Datasets

Overview of Lesson

In this lesson, we’ll work to create fake dataset, open or load a pre-existing data, and how to do a merge of datasets

Creating Data

Social scientists are confronted with real world data. The data may come from a variety of different sources and be of different type, experimental or observational. Because creating your own fake dataset is useful, this lesson will go through making a fake dataset.

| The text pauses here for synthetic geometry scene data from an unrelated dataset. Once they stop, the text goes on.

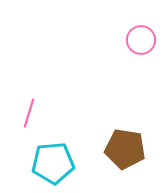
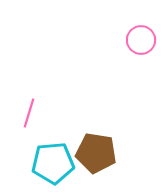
brown pentagon: moved 29 px left, 4 px down
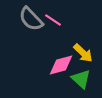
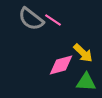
gray semicircle: rotated 8 degrees counterclockwise
green triangle: moved 5 px right, 3 px down; rotated 40 degrees counterclockwise
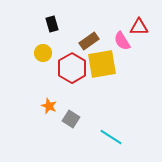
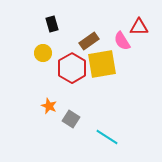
cyan line: moved 4 px left
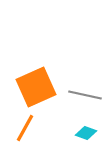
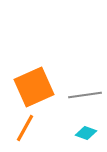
orange square: moved 2 px left
gray line: rotated 20 degrees counterclockwise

Individual Characteristics

Suppose we have three vectors describing the characteristics of a seris of individuals. They include:

age a continuous random variable that is normally distributed,
college a dichotomous or “dummy” random variable that takes value of 1 if the individual completed a 4-year college,
income a continuous random variable that indicates the individuals’ income in thousands of $US.

We create each of these variables in turn in R following the subsequent script:

## We draw from the following distributions 100 draws. 

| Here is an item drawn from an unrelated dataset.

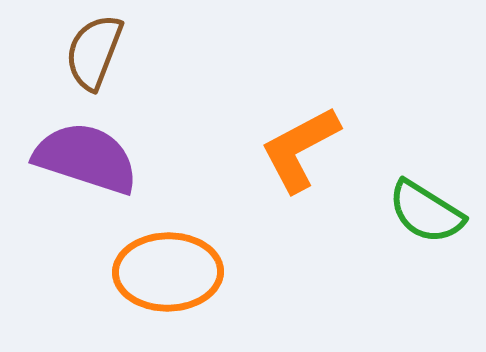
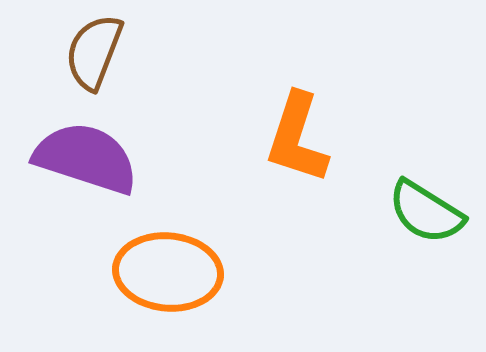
orange L-shape: moved 3 px left, 11 px up; rotated 44 degrees counterclockwise
orange ellipse: rotated 6 degrees clockwise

set.seed(333)                 #We must set the seed so that our work is replicable, any small # is fine

age<-rnorm(100,45,15)         #This creates the variable *age* which is drawn from the normal distribution
                              #with mean 45 and st. dev. 20. 

college<-rbinom(100,1,0.3)    #This creates the variable *college* which is drawn from the binomial
                              #distribution, where the probability of obtaining a draw with value 1 is 0.3

income<-10*rbeta(100,2,8)     #This creates the variable *income* which is drawn from the beta distribution
                              #with shape parameters 2 and 8, such that it has a slight positive skew.

The functions used to create these vectors are not important for now. Datasets typically combine these vectors are variables. This makes it easy to export data, but also to conduct some analyses there. We do this with the as.data.frame() comman as shown below, we name the dataset df by convention:

df<-as.data.frame(cbind(age, college,income))              
# the data fram df gets the vectors age, college, and income combined.

Save your own data using the following command:

#write.table("dataset name, file = "directory and file name"", sep= ",", row.names=FALSE)
write.table(df,"file path",  sep= ",", row.names=FALSE)

Opening Data

Opening data is pretty simple. The command you use depends on the type of data you are opening. Below are some common file types. To open some of these files you need to install new pacakges. More on that later. For now, pay attention to packages we call up to open the data.

#CSV Files
df <- read.table("file path", header=TRUE, 
    sep=",")

#key here is that the header is the true names of the variables, and that the entries are 
#separated by commas. 

#STATA

---## Old STATA
library(foreign)
df <- read.dta("file path")

---## New STATA
library(readstata13)
df<-read.dta13("file path")


#EXCEL
library(xlsx)
df <- read.xlsx("filepath", 1)
#1 says that the first column is the variable names

Merging

Because R is an object-based environment one of its advantages over, say, Stata, is that it is able to process and manipulate several datasets in a single session. Ocassionally, it will become necessary to merge two or more datasets.

#Setting Up the Data

#For this to work, the dataset must have a unique identifier for each observation. In this example, I will generate a counter and append it to the dataset by the conventional techniques we have considered before.

df$id<-seq(from=1,to=100, by=1)

#Now let's create another dataset:

#Create if variable:
id<-seq(from=1,to=100, by=1)

#Create urban dummy, to describe whether the individual lives in a city.
urban<-rbinom(100,1,0.25)    

#Now let's create data set 2
df2<-as.data.frame(cbind(id, urban))

We explore merging below:

#To merge two data frames we use the merge() function. It requires three arguments, the data frames followed by the variable by which the merge will be conducted:

new_df <- merge(df,df2,by="id")

#If you had multiple variables by which to conduct the merge, use c() to provide these.

We now have a complete dataset on which to conduct an analysis!